7 thoughts on “Why was the little girl acting out?”

  1. My thought was that all kids act out. That has always been my thought. I have put away the rod for talking to the child, but now that I think about it that has never really worked because I don’t “see” and I am not listening. I would have never suspected abuse and even if I had suspected it I know I wouldn’t have known what to do with the child to make her whole. I appreciate the comments.

  2. You’re definitely right that I’m more interested in what I want, and read about that, than about reality. And when you say “train yourself to be able to be with anything” – that makes me want to run for the exits. I see I’m one of the squeamish ones. And yet in times of crisis I surprise myself because strong, intelligent abilities surface and I jump in without hesitation to get myself and others through the crisis. So it could turn out that I might be one of the survivors when the plague comes.

  3. One more thing, Kathryn. We, as a society, are avoiding negativity as much as we can. So we don’t get exposed to reality, only to a slice of it that we say we can be with. I bet you are more interested in what you want, and read about that, than about reality… Reality is not pretty, it is full of nasty stuff, like greed and lust and using others.

    But it leaves you at serious risk of not being able to think either… Life is 360 degrees, not that narrow swath of positivity, 5%? max.

    And if you don’t train yourself to be able to be with anything, then when the sh-it hits the fan, you are sh-it out of luck…

    In my ‘next plague’ article I don’t say, because I don’t say, but when the plague comes, the squeamish, the positive thinker, the nice-nice person will definitely, 100% dies. Only the lucky and the hardy will survive.

  4. I dare to differ in a big way. His, Baheej’s solution included asking questions. 99% of abused children will not say. Why? I don’t know. But they won’t.

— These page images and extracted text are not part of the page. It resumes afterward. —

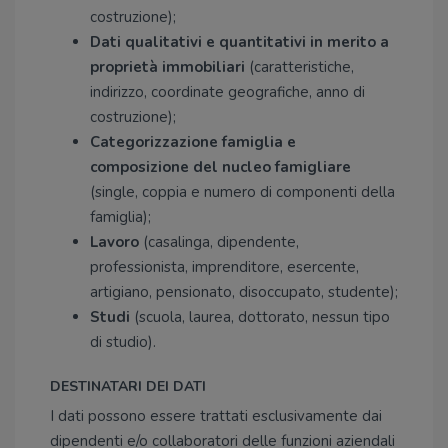
costruzione);
Dati qualitativi e quantitativi in merito a
proprietà immobiliari
(caratteristiche,
indirizzo, coordinate geografiche, anno di
costruzione);
Categorizzazione famiglia e
composizione del nucleo famigliare
(single, coppia e numero di componenti della
famiglia);
Lavoro
(casalinga, dipendente,
professionista, imprenditore, esercente,
artigiano, pensionato, disoccupato, studente);
Studi
(scuola, laurea, dottorato, nessun tipo
di studio).
DESTINATARI DEI DATI
I dati possono essere trattati esclusivamente dai
dipendenti e/o collaboratori delle funzioni aziendali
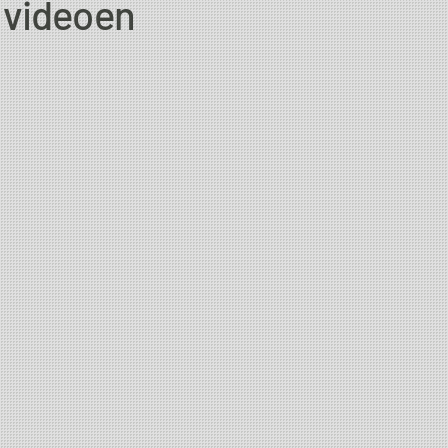
videoen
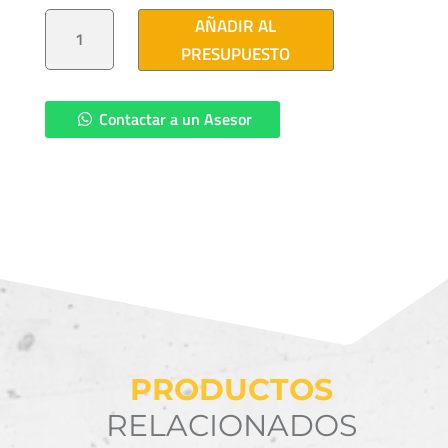
CRUCETA
AÑADIR AL
PT-
200
PRESUPUESTO
CANTIDAD
Contactar a un Asesor
PRODUCTOS
RELACIONADOS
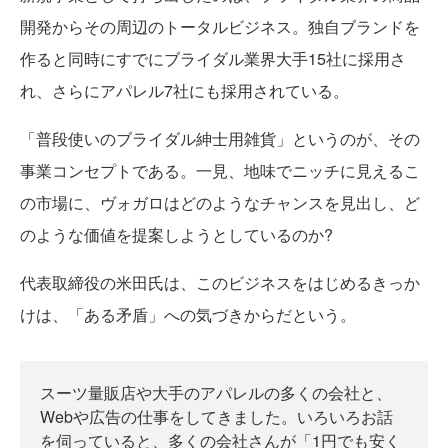
開発からその周辺のトータルビジネス。独自ブランドを
作ると同時にすでにブライダル業界大手15社に採用さ
れ、さらにアパレル7社にも採用されている。
「普段使いのブライダル紳士用雑貨」というのが、その
事業コンセプトである。一見、地味でニッチに見えるこ
の市場に、ヴォガロはどのようなチャンスを見出し、ど
のような価値を提案しようとしているのか?
代表取締役の米田氏は、このビジネスをはじめるきっか
けは、「ある矛盾」への気づきからだという。
スーツ量販店や大手のアパレルの多くの会社と、
Webや広告の仕事をしてきました。いろいろお話
を伺っていると、多くの会社さんが「1円でも安く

    Of course, the problem you mention, assuming you are so smart, is universal, it is where we all go. The real problem I see is that we stop there… The high achievers in the world don’t stop. Curiosity, not closing something just because it looks closed, is a hallmark of highest intelligence… that is what I strive for. I am already somewhat good at it, but the first inclination is always to think: “Look how smart I am…” lol. So I am right there with you.

  5. Thank you for the follow-up article Sophie. Very eye-opening for me – showed how, as usual, I assumed I was so smart and had all the information I needed to solve the problem. LOL.

    I think Baheej came the closest to what you found was needed – his solution at least included finding the cause of the little girl’s anger.